The trial of the man accused of stabbing British writer of Indian origin Salman Rushdie in 2022 has been postponed, after the magistrate in charge of the case determined that the alleged attacker has the right to read the author's memoirs about the incident, which will be published in April.
David Foley, judge for Chautauqua County in New York, had indicated on Tuesday that Hadi Matar, 26, has the right to access the manuscript and all types of materials related to it in order to prepare his defense. But since the volume is not yet published, Foley had left it up to Matar's lawyer, Nathaniel Barone, to decide whether to wait until the book was available.
Finally, this Wednesday Foley announced the postponement of the trial, which was to have started next week. Jury selection was scheduled to begin on Monday, January 8.
The delay will allow Matar's lawyers to request the delivery of “certain materials underlying the planned publication of Mr. Rushdie's book,” according to the prosecutor in charge of the case, Jason Schmidt. Schmidt had asked the publishers for a copy of the volume, which was denied for intellectual property reasons.
The prosecutor has downplayed the postponement, which he assures will not affect the outcome of the trial.
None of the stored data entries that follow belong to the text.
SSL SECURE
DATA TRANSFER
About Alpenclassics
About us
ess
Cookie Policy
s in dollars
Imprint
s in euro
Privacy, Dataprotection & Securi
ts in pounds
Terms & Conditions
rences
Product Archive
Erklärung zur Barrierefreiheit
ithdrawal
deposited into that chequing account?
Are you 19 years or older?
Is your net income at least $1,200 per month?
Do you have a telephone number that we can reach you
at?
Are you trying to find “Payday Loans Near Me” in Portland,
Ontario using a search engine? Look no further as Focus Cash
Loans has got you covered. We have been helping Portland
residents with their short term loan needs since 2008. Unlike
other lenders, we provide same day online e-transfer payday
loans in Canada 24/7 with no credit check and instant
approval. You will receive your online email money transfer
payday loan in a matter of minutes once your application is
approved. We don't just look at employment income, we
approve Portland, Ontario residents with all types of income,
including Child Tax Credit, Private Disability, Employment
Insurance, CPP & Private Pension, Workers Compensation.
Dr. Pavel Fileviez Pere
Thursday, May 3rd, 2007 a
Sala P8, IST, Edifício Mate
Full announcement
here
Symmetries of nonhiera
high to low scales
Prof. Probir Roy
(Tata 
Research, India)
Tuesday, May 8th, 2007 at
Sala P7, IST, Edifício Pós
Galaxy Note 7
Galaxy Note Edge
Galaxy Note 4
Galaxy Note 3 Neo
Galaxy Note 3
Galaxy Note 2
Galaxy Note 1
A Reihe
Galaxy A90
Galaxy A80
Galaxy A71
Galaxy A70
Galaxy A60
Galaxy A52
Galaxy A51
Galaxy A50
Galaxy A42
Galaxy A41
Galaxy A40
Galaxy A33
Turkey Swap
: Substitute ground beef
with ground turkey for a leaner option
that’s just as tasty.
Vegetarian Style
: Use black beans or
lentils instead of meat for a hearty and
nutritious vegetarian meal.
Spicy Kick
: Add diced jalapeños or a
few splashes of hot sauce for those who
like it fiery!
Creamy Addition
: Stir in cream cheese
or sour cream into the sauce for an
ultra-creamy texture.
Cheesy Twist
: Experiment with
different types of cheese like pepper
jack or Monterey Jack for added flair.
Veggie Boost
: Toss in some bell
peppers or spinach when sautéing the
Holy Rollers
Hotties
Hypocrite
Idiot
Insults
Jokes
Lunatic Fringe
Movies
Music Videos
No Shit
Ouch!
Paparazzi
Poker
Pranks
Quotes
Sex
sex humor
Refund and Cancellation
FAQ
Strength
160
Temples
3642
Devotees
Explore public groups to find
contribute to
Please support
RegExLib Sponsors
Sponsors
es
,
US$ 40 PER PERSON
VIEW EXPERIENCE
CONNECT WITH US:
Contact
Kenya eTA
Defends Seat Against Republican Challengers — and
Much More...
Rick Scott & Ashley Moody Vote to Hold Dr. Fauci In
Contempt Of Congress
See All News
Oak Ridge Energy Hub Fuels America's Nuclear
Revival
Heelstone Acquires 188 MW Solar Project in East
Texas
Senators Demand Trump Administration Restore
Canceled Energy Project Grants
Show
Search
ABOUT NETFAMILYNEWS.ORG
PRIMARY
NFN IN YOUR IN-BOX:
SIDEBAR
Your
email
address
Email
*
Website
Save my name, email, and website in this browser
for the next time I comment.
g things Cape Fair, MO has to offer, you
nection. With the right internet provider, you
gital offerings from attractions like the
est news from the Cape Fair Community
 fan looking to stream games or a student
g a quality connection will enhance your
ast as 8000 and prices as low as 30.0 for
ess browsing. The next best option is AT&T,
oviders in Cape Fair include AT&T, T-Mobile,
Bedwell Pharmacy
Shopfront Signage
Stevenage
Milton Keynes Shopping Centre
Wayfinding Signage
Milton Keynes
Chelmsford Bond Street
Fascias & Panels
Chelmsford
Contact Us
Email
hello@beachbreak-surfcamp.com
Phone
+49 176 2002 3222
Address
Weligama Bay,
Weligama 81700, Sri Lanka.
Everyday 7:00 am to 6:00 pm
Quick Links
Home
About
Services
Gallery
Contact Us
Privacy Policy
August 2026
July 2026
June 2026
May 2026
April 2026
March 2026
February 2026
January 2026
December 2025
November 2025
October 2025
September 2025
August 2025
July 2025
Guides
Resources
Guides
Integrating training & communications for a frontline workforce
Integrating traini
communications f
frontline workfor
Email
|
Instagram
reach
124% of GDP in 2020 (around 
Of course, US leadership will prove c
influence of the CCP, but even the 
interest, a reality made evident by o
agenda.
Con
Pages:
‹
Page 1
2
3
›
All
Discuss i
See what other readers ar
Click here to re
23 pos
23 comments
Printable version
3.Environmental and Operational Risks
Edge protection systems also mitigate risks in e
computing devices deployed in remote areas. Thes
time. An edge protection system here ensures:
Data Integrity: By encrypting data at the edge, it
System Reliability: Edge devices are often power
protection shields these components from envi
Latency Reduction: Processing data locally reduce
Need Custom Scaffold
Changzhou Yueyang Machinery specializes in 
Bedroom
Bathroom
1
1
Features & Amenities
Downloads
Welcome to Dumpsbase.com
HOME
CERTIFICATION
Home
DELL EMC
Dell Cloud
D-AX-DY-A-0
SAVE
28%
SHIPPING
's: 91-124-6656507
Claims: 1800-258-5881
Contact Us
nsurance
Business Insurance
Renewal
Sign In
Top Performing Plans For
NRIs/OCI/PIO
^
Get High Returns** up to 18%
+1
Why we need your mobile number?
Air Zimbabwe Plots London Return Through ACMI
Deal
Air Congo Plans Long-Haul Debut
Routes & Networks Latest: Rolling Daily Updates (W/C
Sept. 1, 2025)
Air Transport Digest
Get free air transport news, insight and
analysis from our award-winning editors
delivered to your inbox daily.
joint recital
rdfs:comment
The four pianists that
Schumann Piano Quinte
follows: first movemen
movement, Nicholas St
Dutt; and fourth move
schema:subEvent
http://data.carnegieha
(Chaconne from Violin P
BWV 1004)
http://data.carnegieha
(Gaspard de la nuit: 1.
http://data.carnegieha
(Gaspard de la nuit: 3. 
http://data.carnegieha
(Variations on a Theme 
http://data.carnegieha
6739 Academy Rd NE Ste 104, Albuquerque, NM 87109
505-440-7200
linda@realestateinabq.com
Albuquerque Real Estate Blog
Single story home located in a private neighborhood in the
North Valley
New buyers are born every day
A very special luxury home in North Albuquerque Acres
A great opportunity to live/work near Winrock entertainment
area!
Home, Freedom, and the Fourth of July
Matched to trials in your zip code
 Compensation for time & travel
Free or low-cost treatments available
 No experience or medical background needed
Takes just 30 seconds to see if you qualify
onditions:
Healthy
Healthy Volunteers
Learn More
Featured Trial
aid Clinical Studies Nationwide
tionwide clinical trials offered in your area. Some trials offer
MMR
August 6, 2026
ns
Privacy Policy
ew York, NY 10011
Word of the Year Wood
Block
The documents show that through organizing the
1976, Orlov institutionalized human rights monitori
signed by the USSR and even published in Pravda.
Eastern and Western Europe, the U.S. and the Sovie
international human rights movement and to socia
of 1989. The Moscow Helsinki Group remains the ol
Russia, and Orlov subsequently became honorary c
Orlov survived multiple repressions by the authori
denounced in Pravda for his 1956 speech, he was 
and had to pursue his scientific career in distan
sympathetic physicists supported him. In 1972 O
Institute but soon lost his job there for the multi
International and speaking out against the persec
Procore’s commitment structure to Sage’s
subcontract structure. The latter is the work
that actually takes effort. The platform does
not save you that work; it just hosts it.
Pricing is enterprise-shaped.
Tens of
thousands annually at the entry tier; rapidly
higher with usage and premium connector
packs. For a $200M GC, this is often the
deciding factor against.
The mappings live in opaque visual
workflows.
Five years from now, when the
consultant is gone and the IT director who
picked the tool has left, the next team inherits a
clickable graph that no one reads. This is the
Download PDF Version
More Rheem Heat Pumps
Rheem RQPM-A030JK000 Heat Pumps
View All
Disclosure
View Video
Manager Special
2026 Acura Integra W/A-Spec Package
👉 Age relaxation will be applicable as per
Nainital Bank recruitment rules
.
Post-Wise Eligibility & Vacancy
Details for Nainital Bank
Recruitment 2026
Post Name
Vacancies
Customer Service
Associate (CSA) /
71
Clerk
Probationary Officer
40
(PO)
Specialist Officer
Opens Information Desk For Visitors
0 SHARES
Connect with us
He also does not believe that the existence of the work will have a great impact on the development of the view, given that the attack was carried out in public before a large audience and there are numerous eyewitnesses – and recordings – of what happened.
“It's not just the book,” Barone told the AP news agency. “I will have every little note that Rushdie wrote, I have the right. Every conversation, every recording, anything he has done in relation to this book.”
The volume, titled in English Knife: Meditations After An Attempted Murder (“Knife: Meditations After an Attempted Murder”), will go on sale on April 16, according to Penguin, its publishing imprint. Rushdie revealed in October that he was working on this work; By then, preparations for the trial were already underway.
Rushdie was due to give a talk at Chautauqua on August 12, 2022 when a man approached the stage and stabbed the author of “The Satanic Verses” a dozen times in the neck, stomach, thigh, chest and eye. The writer was hospitalized for a month and a half and ended up losing vision in his right eye, and the sensation of touch in several fingers of his left hand.
In an interview offered to The New York Post After his arrest, Matar alleged that Rushdie had “attacked Islam” and praised the late Iranian leader Ruhollah Khomeini. In 1989, the Ayatollah had issued a fatwa, or Islamic edict, in which he called for the death of the writer as a blasphemer after having written “The Satanic Verses.”
That sentence forced Rushdie to live in hiding and under the protection of Scotland Yard for years, although after Khomeini's death he has been able to travel freely in the last two decades.
Matar has dual nationality of the United States, the country where he was born, and Lebanon, where his parents come from. His mother has stated that the young man changed and became more introverted and moody after a visit to his father in the Arab country in 2018.